Sendo assim, entendo ausente o dever do cônjuge-varão de prestar alimentos à
sua ex-esposa, devendo a sentença ser reformada nesse ponto.
Diante de tais conclusões, prejudicadas as alegações tecidas na segunda
apelação no que tange ao valor da pensão.
Em relação à partilha dos bens, não merece reforma a r. sentença.
Primeiramente, porque, na esteira do entendimento do ilustre Juiz a quo, em
sede da presente ação, só há que se discutir a partilha dos bens em razão da
dissolução da sociedade conjugal constituída pelo casamento realizado em
24.01.2004.
Se houve relação de união estável anterior a essa data, a partilha dos bens
adquiridos na sua constância deverá ser discutida em ação própria de
dissolução de união estável.
"Na ação de separação judicial, disciplinada por lei específica, não cabe
discussão sobre a existência ou não de união estável anterior à celebração
do casamento, como também não é o lugar próprio para a partilha de bens
porventura adquiridos na constância da união de fato'' (TJMG, Ap.
1.0000.00.153602-8/000, Relator: Des.
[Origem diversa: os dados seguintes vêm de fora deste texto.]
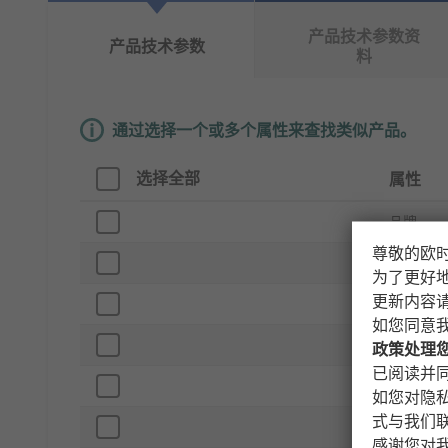
产品技术参数资
产品技术参数
料
通过选择一个或多个属性来查找类似产品。
选择全部
属性
品牌
尊敬的欧
产品类型
为了更好
更新内容
长度
如您同意
厚度
政策处理
已阅读并同
宽度
如您对隐
式与我们
材料
感谢您对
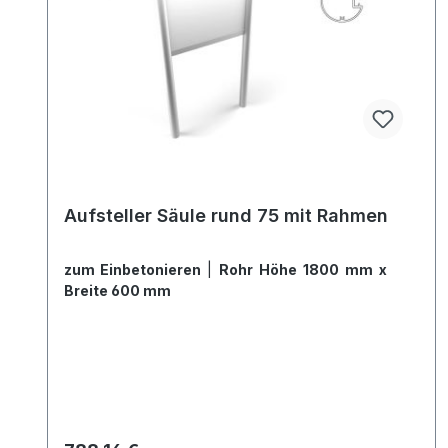
Aufsteller Säule rund 75 mit Rahmen
zum Einbetonieren
|
Rohr Höhe 1800 mm x
Breite 600 mm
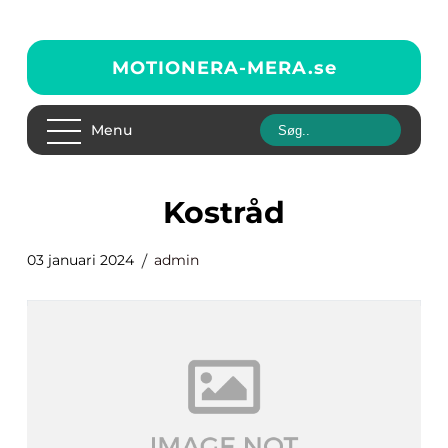
MOTIONERA-MERA.
se
Menu
kostråd
03 januari 2024
admin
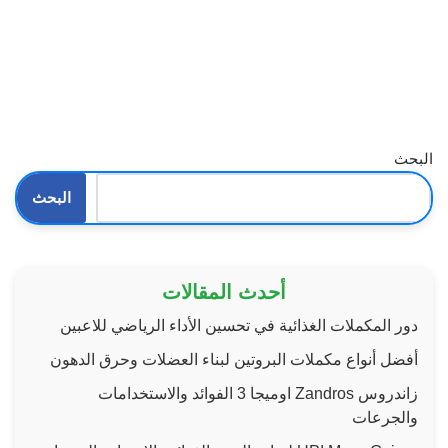
البحث
البحث
أحدث المقالات
دور المكملات الغذائية في تحسين الأداء الرياضي للاعبين
أفضل أنواع مكملات البروتين لبناء العضلات وحرق الدهون
زاندروس Zandros اوميجا 3 الفوائد والاستخدامات
والجرعات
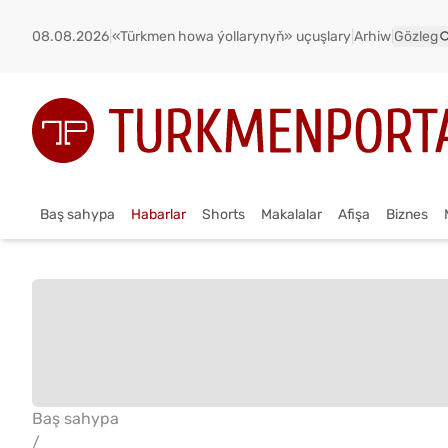
08.08.2026
|
«Türkmen howa ýollarynyň» uçuşlary
|
Arhiw
|
Gözleg
Baş sahypa
Habarlar
Shorts
Makalalar
Afişa
Biznes
Baş sahypa
/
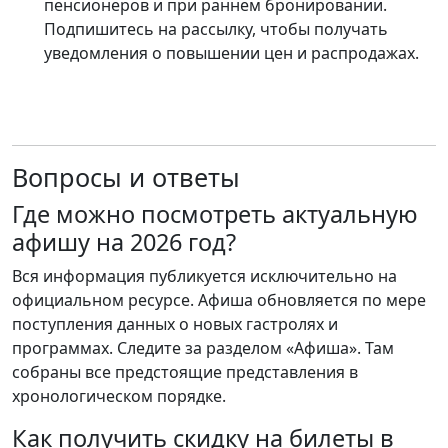
пенсионеров и при раннем бронировании.
Подпишитесь на рассылку, чтобы получать
уведомления о повышении цен и распродажах.
Вопросы и ответы
Где можно посмотреть актуальную
афишу на 2026 год?
Вся информация публикуется исключительно на
официальном ресурсе. Афиша обновляется по мере
поступления данных о новых гастролях и
программах. Следите за разделом «Афиша». Там
собраны все предстоящие представления в
хронологическом порядке.
Как получить скидку на билеты в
Bady Curi, j. em 27.12.1999).
Mas, ainda que assim não se entenda, confesso que não vislumbrei nos autos
prova de que existia entre as partes relação de união estável anteriormente
ao casamento.
Com tais razões, dou provimento ao primeiro apelo para o fim de exonerar o
cônjuge-varão do dever de prestar alimentos ao cônjuge-virago e nego
provimento ao segundo recurso.
Custas, pela segunda apelante, suspensas por força do art. 12 da Lei
1.060/50.
DES.ª ALBERGARIA COSTA - Conheço dos recursos de apelação, presentes os
pressupostos de admissibilidade.
Trata-se de separação judicial litigiosa em que, em sentença, o
cônjuge-virago foi declarado culpado.
Mesmo sendo atribuída culpa à autora, o Magistrado a quo fixou alimentos a
seu favor, no importe de 10% dos rendimentos líquidos do réu.
Com relação aos bens do casal, a sentença partilhou apenas aqueles bens
imóveis adquiridos na constância do casamento (a partir de 24.01.2004).
Decidiu ainda que, caso tenha havido união estável anterior ao casamento,
deverá ser proposta ação própria para que esta seja declarada e haja a
partilha dos demais bens.
Recorre o réu, primeiro apelante, alegando não ser devida a prestação de
alimentos à autora, já que esta é pessoa nova e tem plenas condições para o
trabalho.
A autora, segunda apelante, por sua vez, insurge-se contra a sentença,
alegando que as provas juntadas pelo réu foram produzidas de forma ilegal e,
por isso, devem ser desconsideradas; que foi o réu quem descumpriu com os
deveres do casamento; pleiteia a partilha de todos os bens, visto que
comprovada a união estável anterior ao casamento; por fim, requer a
majoração dos alimentos.
Feito este breve relato, passo à análise das questões trazidas nas
apelações.
Todos os e-mails e páginas da internet juntados foram inseridos na "rede
mundial de computadores" pela autora, que, em momento algum, ateve-se com a
publicidade das informações.
Caso a autora tivesse certeza sobre a falsidade dos documentos, poderia, por
diversos meios, produzir provas que comprovassem tal ilicitude.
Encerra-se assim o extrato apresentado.